# Personalized Stock Recommender Systems

In [22]:
# Import relevant packages
import pandas as pd
import numpy as np
import time

import matplotlib.pyplot as plt

import torch
import torch.optim as optim
from torch.utils.data import DataLoader

from src import mf_bpr, als, word2vec, utils, metrics
from data import data_utils

## Prepare Dummy Data

In [8]:
# Read data
train_data, test_data, num_users, num_items, train_matrix = data_utils.load_all()

In [11]:
# Construct the train and test datasets
train_dataset = data_utils.BPRData(train_data, num_items, train_matrix, 99, True)
test_dataset = data_utils.BPRData(test_data, num_items, train_matrix, 0, False)
train_loader = DataLoader(train_dataset, batch_size=4096, shuffle=True, num_workers=4)
test_loader = DataLoader(test_dataset, batch_size=100, shuffle=False, num_workers=0)

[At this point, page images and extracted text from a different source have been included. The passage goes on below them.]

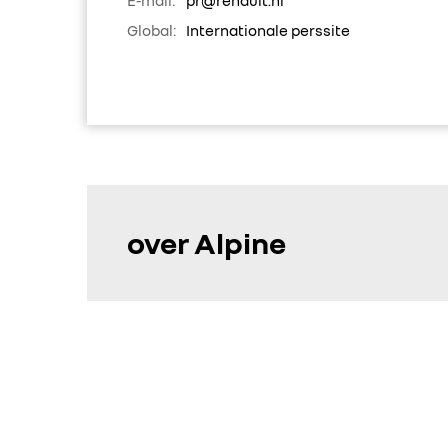
Global:
Internationale perssite
over Alpine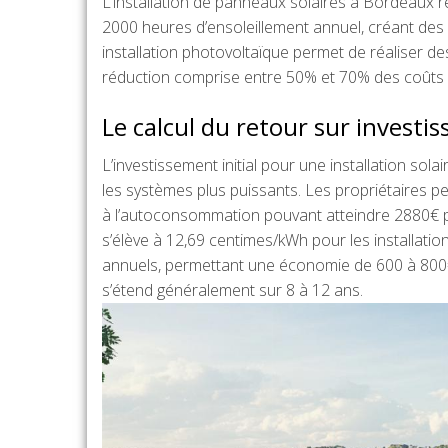
L’installation de panneaux solaires à Bordeaux re
2000 heures d’ensoleillement annuel, créant des c
installation photovoltaïque permet de réaliser des
réduction comprise entre 50% et 70% des coûts 
Le calcul du retour sur investi
L’investissement initial pour une installation so
les systèmes plus puissants. Les propriétaires p
à l’autoconsommation pouvant atteindre 2880€ pou
s’élève à 12,69 centimes/kWh pour les installati
annuels, permettant une économie de 600 à 800
s’étend généralement sur 8 à 12 ans.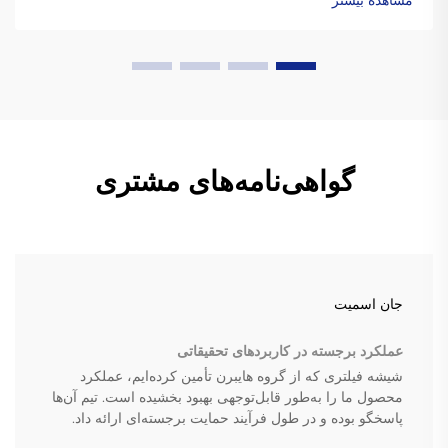
مشاهده بیشتر
اطلاعات بیشتر.
گواهی‌نامه‌های مشتری
جان اسمیت
عملکرد برجسته در کاربردهای تحقیقاتی
شیشه فیلتری که از گروه هایبرن تأمین کرده‌ایم، عملکرد
محصول ما را به‌طور قابل‌توجهی بهبود بخشیده است. تیم آن‌ها
پاسخگو بوده و در طول فرآیند حمایت برجسته‌ای ارائه داد.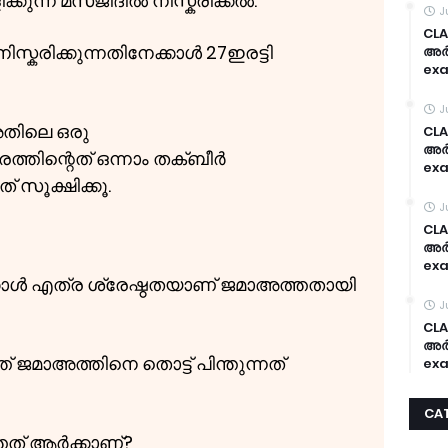
ക്കുന്ന മസ്ജിദിൽ നിസ്കരിക്കൽ.
J
CLA
 നിസ്കരിക്കുന്നതിനേക്കാൾ 27ഇരട്ടി
അർദ
exa
J
അതിലെ ഒരു
CLA
അർദ
രത്തിന്റെത് ഒന്നാം തക്ബീർ
exa
സൂക്ഷിക്കൂ.
J
CLA
അർദ
exa
ിനേക്കാൾ എത്ര ശ്രേഷ്ഠതയാണ് ജമാഅത്തതായി
J
CLA
അർദ
 ജമാഅത്തിനെ തൊട്ട് പിന്തുന്നത്
exa
CA
തത് ആർക്കാണ്?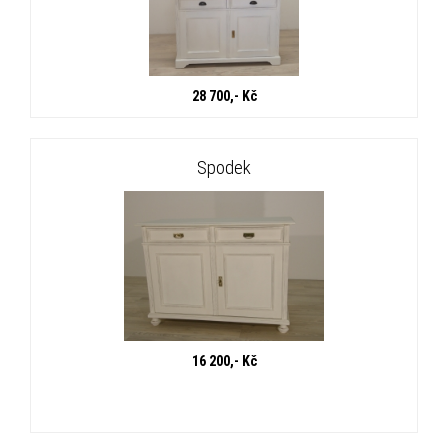
28 700,- Kč
Spodek
16 200,- Kč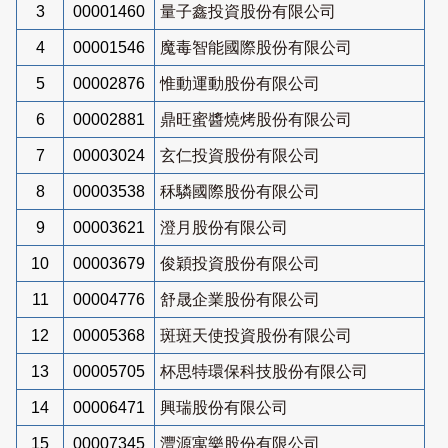
3
00001460
量子鑫投資股份有限公司
4
00001546
魔毒智能國際股份有限公司
5
00002876
惟動運動股份有限公司
6
00002881
鼎旺蜜醬燒烤股份有限公司
7
00003024
玄仁投資股份有限公司
8
00003538
秝驎國際股份有限公司
9
00003621
澄月股份有限公司
10
00003679
俊穎投資股份有限公司
11
00004776
舒晟企業股份有限公司
12
00005368
斑斑天使投資股份有限公司
13
00005705
杯思特環保科技股份有限公司
14
00006471
興瑞股份有限公司
15
00007345
灃源寓樂股份有限公司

## Matrix Factorization with BPR

In [18]:
# Create model
model = mf_bpr.MF_BPR(num_users, num_items, 32)
optimizer = optim.SGD(model.parameters(), lr=0.01, weight_decay=0.001)

In [23]:
# Train the model
count, best_hr = 0, 0
for epoch in range(50):
	model.train() 
	start_time = time.time()
	train_loader.dataset.ng_sample()

	for user, item_i, item_j in train_loader:
		user = user
		item_i = item_i
		item_j = item_j

		model.zero_grad()
		prediction_i, prediction_j = model(user, item_i, item_j)
		loss = - (prediction_i - prediction_j).sigmoid().log().sum()
		loss.backward()
		optimizer.step()
		count += 1

	model.eval()
	HR, NDCG = evaluate.metrics(model, test_loader, 10)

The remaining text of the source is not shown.